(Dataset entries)
* * * * *
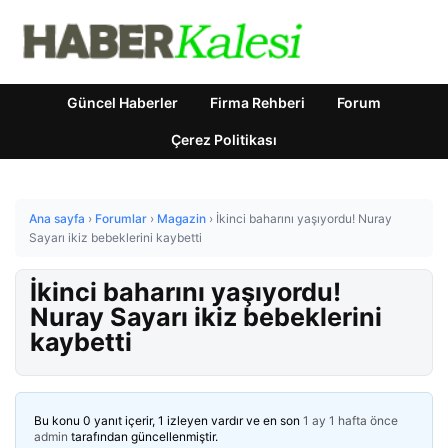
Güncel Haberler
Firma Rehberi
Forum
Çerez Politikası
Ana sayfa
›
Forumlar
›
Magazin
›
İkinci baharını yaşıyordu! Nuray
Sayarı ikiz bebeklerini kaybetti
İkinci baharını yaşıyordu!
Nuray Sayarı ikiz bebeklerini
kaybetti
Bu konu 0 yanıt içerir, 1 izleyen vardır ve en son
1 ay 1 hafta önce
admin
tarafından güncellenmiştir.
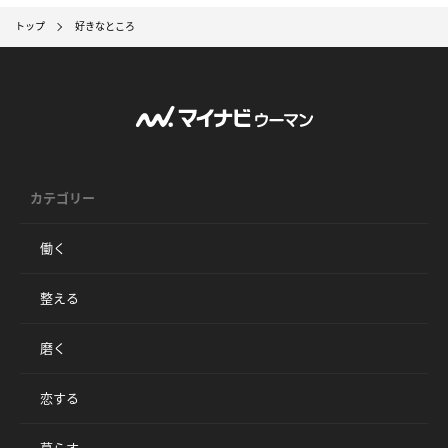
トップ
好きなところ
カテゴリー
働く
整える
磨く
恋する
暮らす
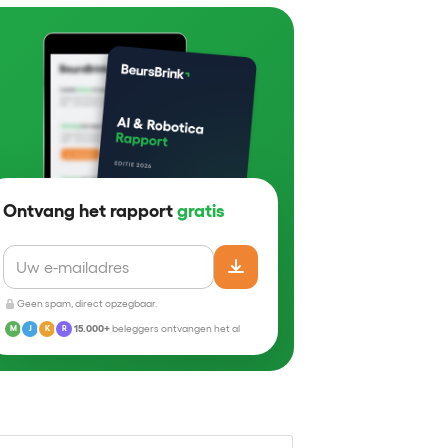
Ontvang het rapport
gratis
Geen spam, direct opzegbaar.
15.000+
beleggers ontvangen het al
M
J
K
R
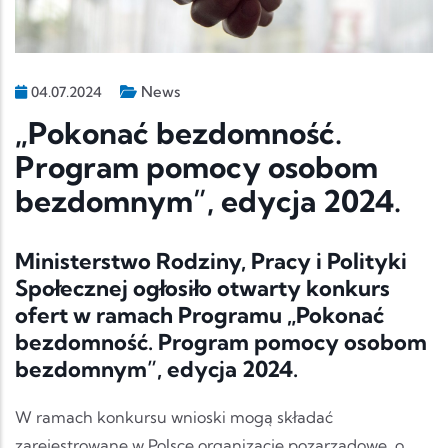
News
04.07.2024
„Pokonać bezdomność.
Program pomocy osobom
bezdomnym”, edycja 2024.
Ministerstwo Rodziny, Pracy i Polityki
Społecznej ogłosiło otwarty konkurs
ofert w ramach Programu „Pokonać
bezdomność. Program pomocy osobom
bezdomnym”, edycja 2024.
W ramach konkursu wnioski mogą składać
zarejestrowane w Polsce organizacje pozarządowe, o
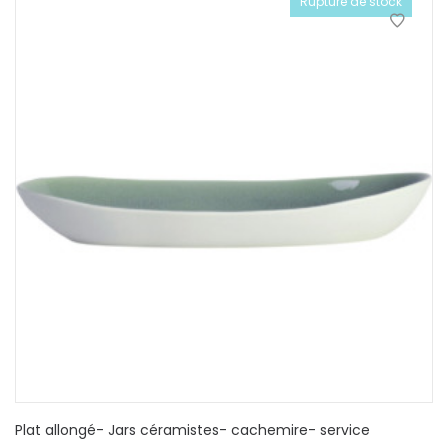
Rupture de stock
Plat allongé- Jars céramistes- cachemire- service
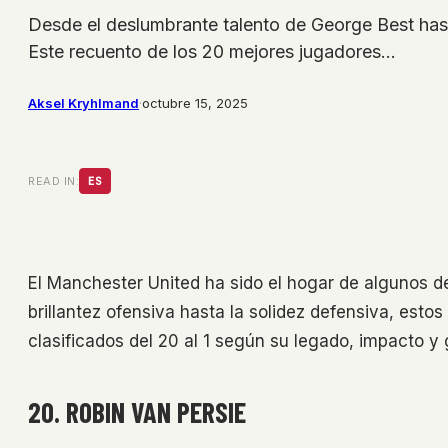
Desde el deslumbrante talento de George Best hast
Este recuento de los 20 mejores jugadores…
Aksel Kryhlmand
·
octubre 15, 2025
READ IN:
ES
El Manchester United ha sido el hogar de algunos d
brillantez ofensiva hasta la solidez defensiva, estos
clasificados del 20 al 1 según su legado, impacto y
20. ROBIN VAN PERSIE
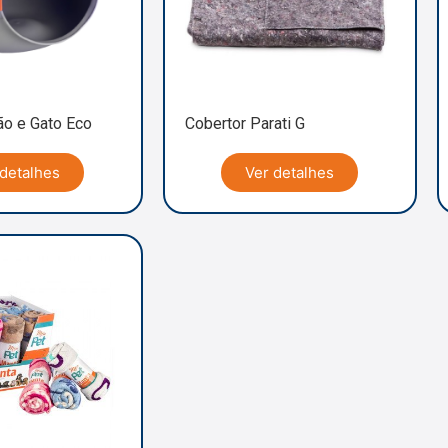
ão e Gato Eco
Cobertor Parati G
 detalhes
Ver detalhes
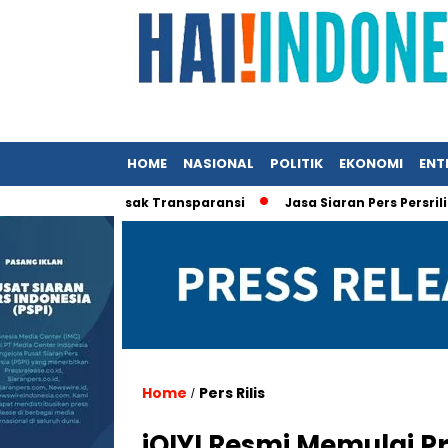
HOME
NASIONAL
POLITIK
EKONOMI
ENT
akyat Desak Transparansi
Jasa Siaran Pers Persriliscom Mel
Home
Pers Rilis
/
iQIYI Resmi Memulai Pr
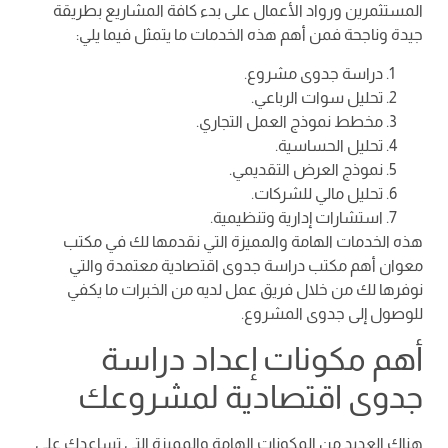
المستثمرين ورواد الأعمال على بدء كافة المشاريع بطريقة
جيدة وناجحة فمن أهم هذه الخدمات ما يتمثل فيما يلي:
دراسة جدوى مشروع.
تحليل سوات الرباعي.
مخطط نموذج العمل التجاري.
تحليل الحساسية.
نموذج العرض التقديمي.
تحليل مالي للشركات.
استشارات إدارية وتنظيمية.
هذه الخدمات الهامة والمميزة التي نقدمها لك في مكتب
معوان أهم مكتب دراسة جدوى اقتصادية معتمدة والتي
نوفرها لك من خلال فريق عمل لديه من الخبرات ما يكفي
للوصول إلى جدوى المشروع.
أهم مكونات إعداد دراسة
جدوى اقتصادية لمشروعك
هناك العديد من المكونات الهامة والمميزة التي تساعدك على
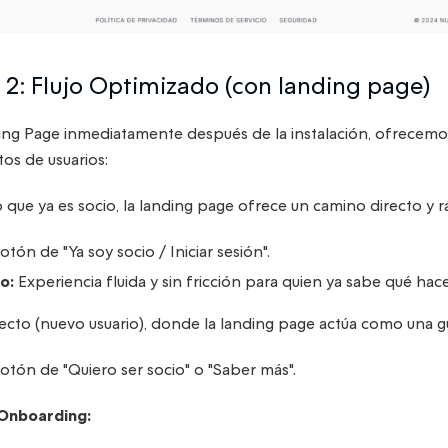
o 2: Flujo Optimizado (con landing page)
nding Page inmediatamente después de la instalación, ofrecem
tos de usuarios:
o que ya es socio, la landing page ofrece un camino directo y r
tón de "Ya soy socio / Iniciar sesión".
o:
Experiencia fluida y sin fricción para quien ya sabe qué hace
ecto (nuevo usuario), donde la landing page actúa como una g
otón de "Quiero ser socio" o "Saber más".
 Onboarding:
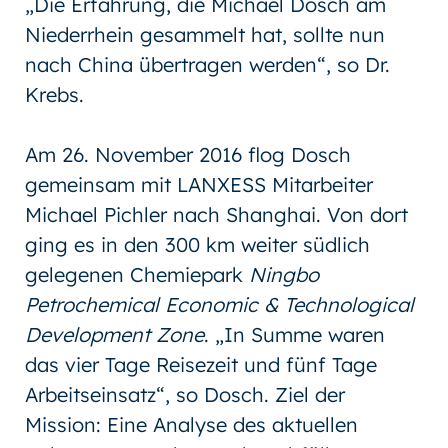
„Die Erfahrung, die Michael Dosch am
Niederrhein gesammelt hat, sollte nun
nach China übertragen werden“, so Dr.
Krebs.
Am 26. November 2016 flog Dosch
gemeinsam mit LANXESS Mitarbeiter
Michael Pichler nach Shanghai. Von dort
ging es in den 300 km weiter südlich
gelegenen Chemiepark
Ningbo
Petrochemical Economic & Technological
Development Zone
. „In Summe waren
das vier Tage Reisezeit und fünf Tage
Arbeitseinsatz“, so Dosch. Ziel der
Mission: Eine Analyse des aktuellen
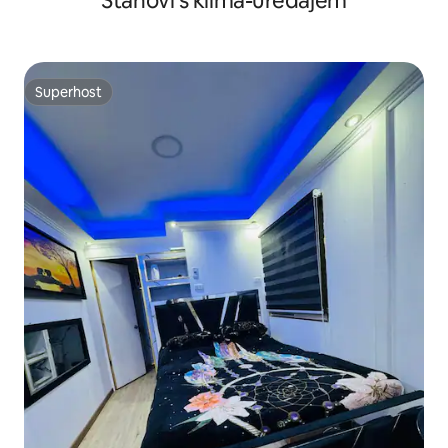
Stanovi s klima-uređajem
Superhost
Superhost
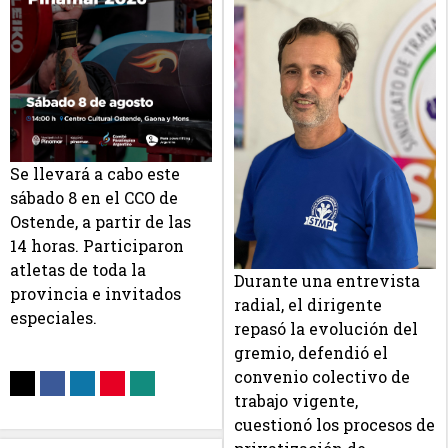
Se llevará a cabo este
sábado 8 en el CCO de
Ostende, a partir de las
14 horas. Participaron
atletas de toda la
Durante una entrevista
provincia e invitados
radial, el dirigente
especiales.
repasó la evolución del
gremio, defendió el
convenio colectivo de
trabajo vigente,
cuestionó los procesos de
* * * * *
• _What the task asks_: Copy the entries exactly. No pictures.

• _Worked solution_:
Güncel Haberler
Firma Rehberi
Forum
Çerez Politikası
Ana sayfa
›
Forumlar
›
Magazin
›
İkinci baharını yaşıyordu! Nuray
Sayarı ikiz bebeklerini kaybetti
İkinci baharını yaşıyordu!
Nuray Sayarı ikiz bebeklerini
kaybetti
Bu konu 0 yanıt içerir, 1 izleyen vardır ve en son
1 ay 1 hafta önce
admin
tarafından güncellenmiştir.
トップ
好きなところ
カテゴリー
働く
整える
磨く
恋する
暮らす
Ontvang het rapport
gratis
Geen spam, direct opzegbaar.
15.000+
beleggers ontvangen het al
M
J
K
R
News
04.07.2024
„Pokonać bezdomność.
Program pomocy osobom
bezdomnym”, edycja 2024.
Ministerstwo Rodziny, Pracy i Polityki
Społecznej ogłosiło otwarty konkurs
ofert w ramach Programu „Pokonać
bezdomność. Program pomocy osobom
bezdomnym”, edycja 2024.
W ramach konkursu wnioski mogą składać
zarejestrowane w Polsce organizacje pozarządowe, o
Rupture de stock
Plat allongé- Jars céramistes- cachemire- service
Desde el deslumbrante talento de George Best hast
Este recuento de los 20 mejores jugadores…
Aksel Kryhlmand
·
octubre 15, 2025
READ IN:
ES
El Manchester United ha sido el hogar de algunos d
brillantez ofensiva hasta la solidez defensiva, estos
clasificados del 20 al 1 según su legado, impacto y
20. ROBIN VAN PERSIE
ão e Gato Eco
Cobertor Parati G
 detalhes
Ver detalhes
HOME
NASIONAL
POLITIK
EKONOMI
ENT
akyat Desak Transparansi
Jasa Siaran Pers Persriliscom Mel
Home
Pers Rilis
/
iQIYI Resmi Memulai Pr
المستثمرين ورواد الأعمال على بدء كافة المشاريع بطريقة
جيدة وناجحة فمن أهم هذه الخدمات ما يتمثل فيما يلي:
دراسة جدوى مشروع.
تحليل سوات الرباعي.
مخطط نموذج العمل التجاري.
تحليل الحساسية.
نموذج العرض التقديمي.
تحليل مالي للشركات.
استشارات إدارية وتنظيمية.
هذه الخدمات الهامة والمميزة التي نقدمها لك في مكتب
معوان أهم مكتب دراسة جدوى اقتصادية معتمدة والتي
نوفرها لك من خلال فريق عمل لديه من الخبرات ما يكفي
للوصول إلى جدوى المشروع.
أهم مكونات إعداد دراسة
جدوى اقتصادية لمشروعك
هناك العديد من المكونات الهامة والمميزة التي تساعدك على
o 2: Flujo Optimizado (con landing page)
nding Page inmediatamente después de la instalación, ofrecem
tos de usuarios:
o que ya es socio, la landing page ofrece un camino directo y r
tón de "Ya soy socio / Iniciar sesión".
o:
Experiencia fluida y sin fricción para quien ya sabe qué hace
ecto (nuevo usuario), donde la landing page actúa como una g
otón de "Quiero ser socio" o "Saber más".
 Onboarding:
„Die Erfahrung, die Michael Dosch am
Niederrhein gesammelt hat, sollte nun
nach China übertragen werden“, so Dr.
Krebs.
Am 26. November 2016 flog Dosch
gemeinsam mit LANXESS Mitarbeiter
Michael Pichler nach Shanghai. Von dort
ging es in den 300 km weiter südlich
gelegenen Chemiepark
Ningbo
Petrochemical Economic & Technological
Development Zone
. „In Summe waren
das vier Tage Reisezeit und fünf Tage
Arbeitseinsatz“, so Dosch. Ziel der
Mission: Eine Analyse des aktuellen
Stanovi s klima-uređajem
Superhost
Superhost
Se llevará a cabo este
sábado 8 en el CCO de
Ostende, a partir de las
14 horas. Participaron
atletas de toda la
Durante una entrevista
provincia e invitados
radial, el dirigente
especiales.
repasó la evolución del
gremio, defendió el
convenio colectivo de
trabajo vigente,
cuestionó los procesos de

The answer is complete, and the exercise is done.